Statement I The angle of intersection of the curves $y^2=4ax$ and $x^2=4by$ is
${\tan }^{-1}\left(\frac{3a^{1/3}{b}^{1/3}}{2\left(a^{2/3}+b^{2/3}\right)}\right)$
Statement II $\tan \theta =\left|\frac{m_2-m_1}{1+m,m_2}\right|$, where $\theta$ is the angle between two curves whose slopes are $m_1$ and $m_2$.
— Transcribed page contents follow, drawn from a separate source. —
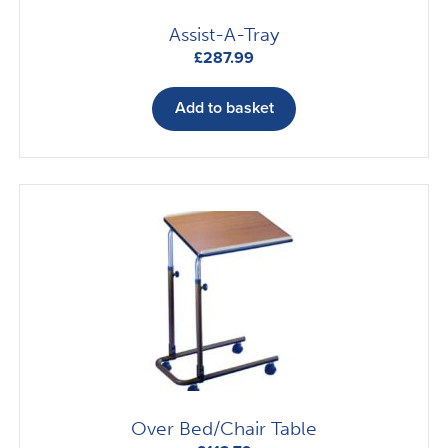
Assist-A-Tray
£
287.99
Add to basket
Over Bed/Chair Table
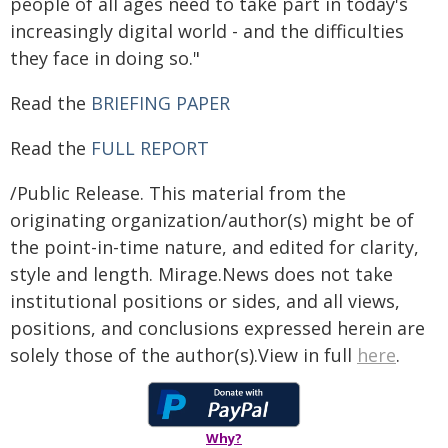
people of all ages need to take part in today's
increasingly digital world - and the difficulties
they face in doing so."
Read the
BRIEFING PAPER
Read the
FULL REPORT
/Public Release. This material from the
originating organization/author(s) might be of
the point-in-time nature, and edited for clarity,
style and length. Mirage.News does not take
institutional positions or sides, and all views,
positions, and conclusions expressed herein are
solely those of the author(s).View in full
here
.
Why?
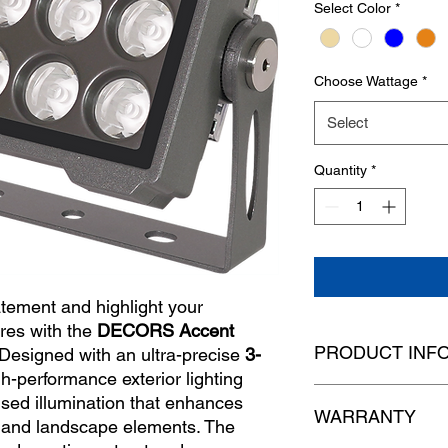
Select Color
*
Choose Wattage
*
Select
Quantity
*
atement and highlight your
ures with the
DECORS Accent
PRODUCT INF
 Designed with an ultra-precise
3-
igh-performance exterior lighting
used illumination that enhances
Model
WARRANTY
 and landscape elements. The
Dimensions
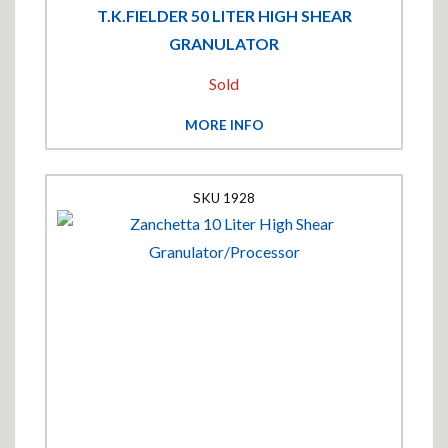
T.K.FIELDER 50 LITER HIGH SHEAR
GRANULATOR
Sold
MORE INFO
1928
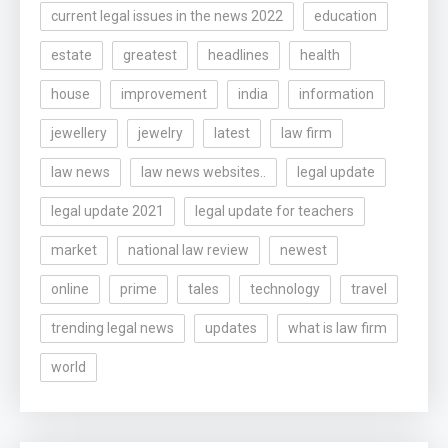
current legal issues in the news 2022
education
estate
greatest
headlines
health
house
improvement
india
information
jewellery
jewelry
latest
law firm
law news
law news websites..
legal update
legal update 2021
legal update for teachers
market
national law review
newest
online
prime
tales
technology
travel
trending legal news
updates
what is law firm
world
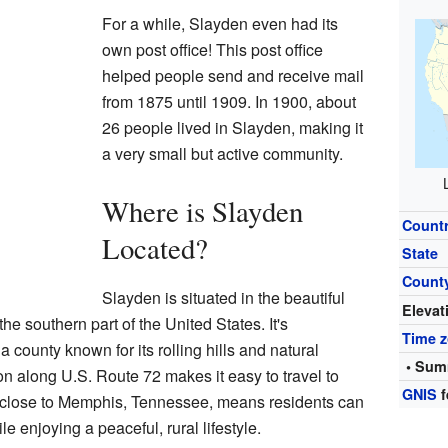
For a while, Slayden even had its
own post office! This post office
helped people send and receive mail
from 1875 until 1909. In 1900, about
26 people lived in Slayden, making it
a very small but active community.
Where is Slayden
Count
Located?
State
Count
Slayden is situated in the beautiful
Elevat
the southern part of the United States. It's
Time 
a county known for its rolling hills and natural
• Sum
n along U.S. Route 72 makes it easy to travel to
GNIS
f
g close to Memphis, Tennessee, means residents can
e enjoying a peaceful, rural lifestyle.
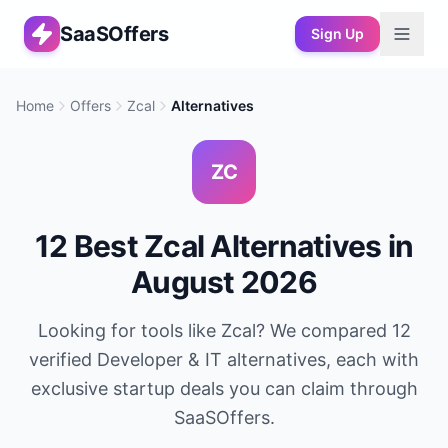
SaaSOffers
Sign Up
Home
Offers
Zcal
Alternatives
ZC
12
Best
Zcal
Alternatives in
August 2026
Looking for tools like
Zcal
? We compared
12
verified
Developer & IT
alternatives, each with
exclusive startup deals you can claim through
SaaSOffers.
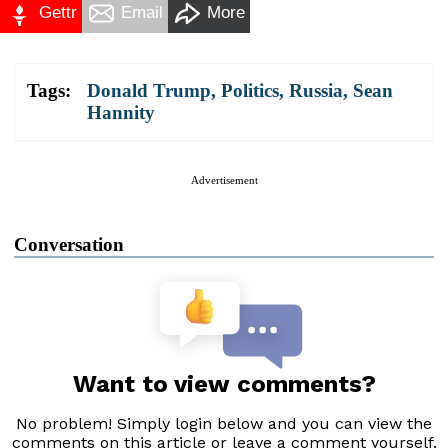
Gettr
Email
More
Tags:
Donald Trump
,
Politics
,
Russia
,
Sean
Hannity
Advertisement
Conversation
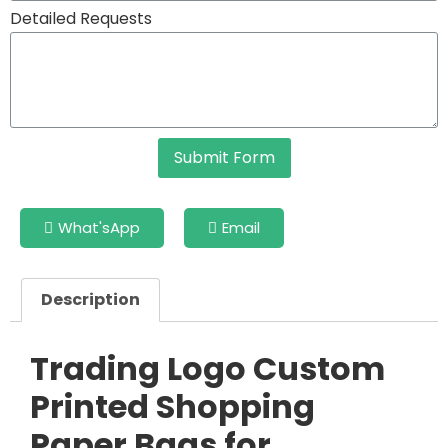
Detailed Requests
Submit Form
What'sApp
Email
Description
Trading Logo Custom
Printed Shopping
Paper Bags for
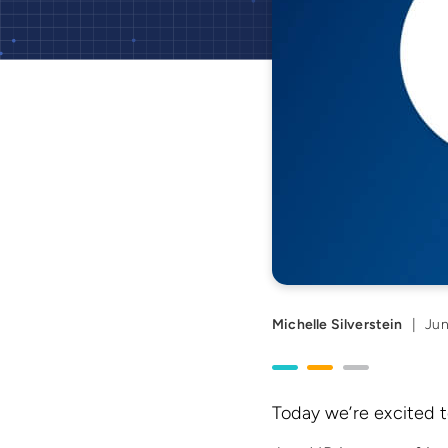
Michelle Silverstein
|
Jun
Today we’re excited t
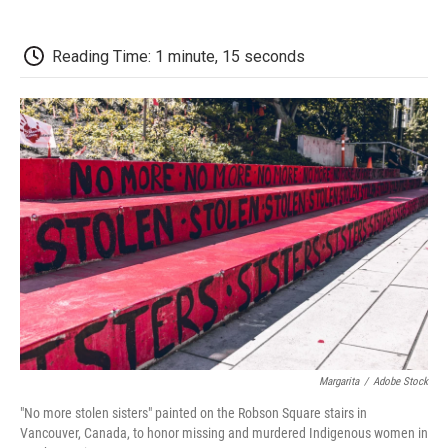
o
r
I
a
k
n
r
d
Reading Time: 1 minute, 15 seconds
Margarita
/
Adobe Stock
"No more stolen sisters" painted on the Robson Square stairs in
Vancouver, Canada, to honor missing and murdered Indigenous women in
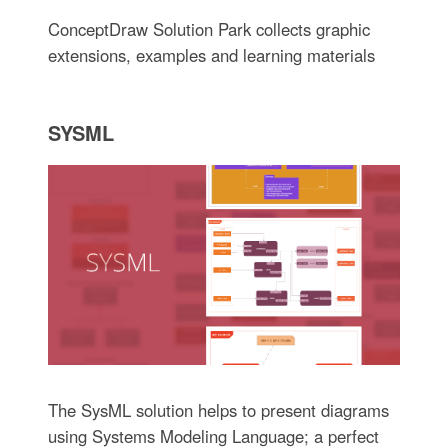
ConceptDraw Solution Park collects graphic
extensions, examples and learning materials
SYSML
The SysML solution helps to present diagrams
using Systems Modeling Language; a perfect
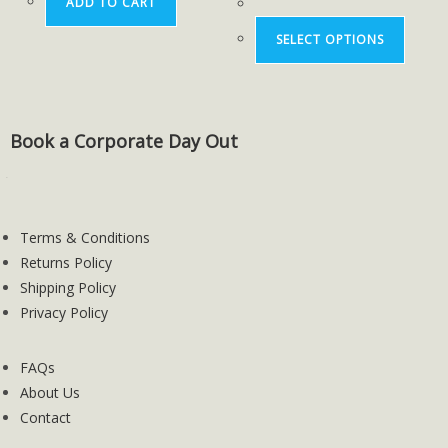
ADD TO CART
SELECT OPTIONS
Book a Corporate Day Out
Terms & Conditions
Returns Policy
Shipping Policy
Privacy Policy
FAQs
About Us
Contact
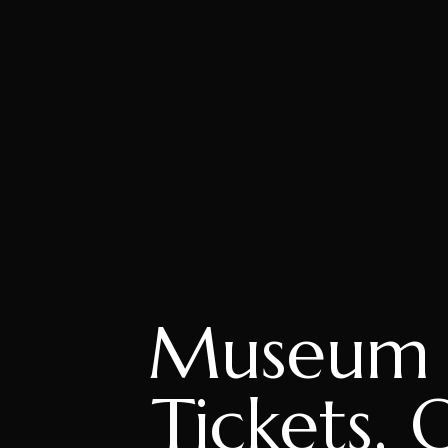
Museum o
Tickets, 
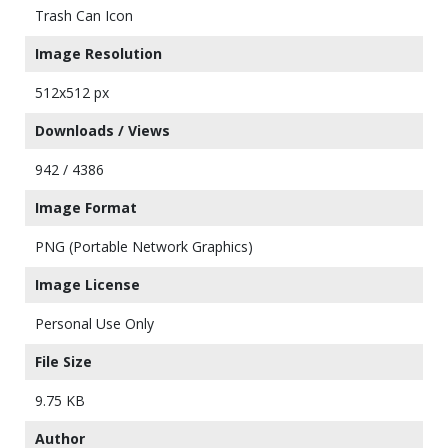
Trash Can Icon
Image Resolution
512x512 px
Downloads / Views
942 / 4386
Image Format
PNG (Portable Network Graphics)
Image License
Personal Use Only
File Size
9.75 KB
Author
• A. Statement I is true; statement II is true; statement II is a correct explanation for statement I
• B. Statement I is true; statement II is true; statement II is not a correct explanation for statement I
• C. Statement I is true; statement II is false
• D. Statement I is false, statement II is true

Answer 1

Answer: (A)

Given that, $y^2=4ax.....$(i)
and $x^2=4by......$(ii)
Solving Eqs. (i) and (ii), we get
${\left(\frac{x^2}{4b}\right)}^2=4ax$
$\Rightarrow x^4=64a{b}^{2}x$
or $x\left(x^3-64a{b}^2\right)=0$
$\Rightarrow x=0,x=4a^{\frac{1}{3}}{b}^{\frac{2}{3}}$
Therefore, the points of intersection are $(0,0)$ and $\left(4a^{\frac{1}{3}}{b}^{\frac{2}{3}},4a^{\frac{2}{3}}{b}^{\frac{1}{3}}\right)$
Again, $y^2=4ax\Rightarrow \frac{dy}{dx}=\frac{4a}{2y}=\frac{2a}{y}$
and $x^2=4by$
$\Rightarrow \frac{dy}{dx}=\frac{2x}{4b}=\frac{x}{2b}$
Therefore, at $(0,0)$ the tangent to the curve $y^2=4ax$ is parallel to $Y$-axis and tangent to the curve $x^2=4by$ is parallel to $X$-axis.
$\Rightarrow$ Angle between curves $=\frac{\pi }{2}$.
At $\left(4a^{\frac{1}{3}}{b}^{\frac{2}{3}},4a^{\frac{2}{3}}{b}^{\frac{1}{3}}\right),m_1$ [slope of the tangent to the curve (i) $]=\frac{2a}{4a^{\frac{2}{3}}{b}^{\frac{1}{3}}}=\frac{1}{2}{\left(\frac{a}{b}\right)}^{\frac{1}{3}}$
$m_2$ [slope of the tangent to the curve (iii)] $-\frac{4a^{\frac{1}{3}}{b}^{\frac{2}{3}}}{2b}-2{\left(\frac{a}{b}\right)}^{\frac{1}{3}}$
If $Q$ is the angle between two curves
Therefore, $\tan \theta =\left|\frac{m_2-m_1}{1+m_1{m}_2}\right|=\left|\frac{2{\left(\frac{a}{b}\right)}^{\frac{1}{3}}-\frac{1}{2}{\left(\frac{a}{b}\right)}^{\frac{1}{3}}}{1+2{\left(\frac{a}{b}\right)}^{\frac{1}{3}}\frac{1}{2}{\left(\frac{a}{b}\right)}^{\frac{1}{3}}}\right|$
$=\frac{3a^{\frac{1}{3}}{b}^{\frac{1}{3}}}{2\left(a^{\frac{2}{3}}+b^{\frac{2}{3}}\right)}$
Hence, $\theta ={\tan }^{-1}\left[\frac{3a^{\frac{1}{3}}\cdot b^{\frac{1}{3}}}{2\left(a^{\frac{2}{3}}+b^{\frac{2}{3}}\right)}\right]$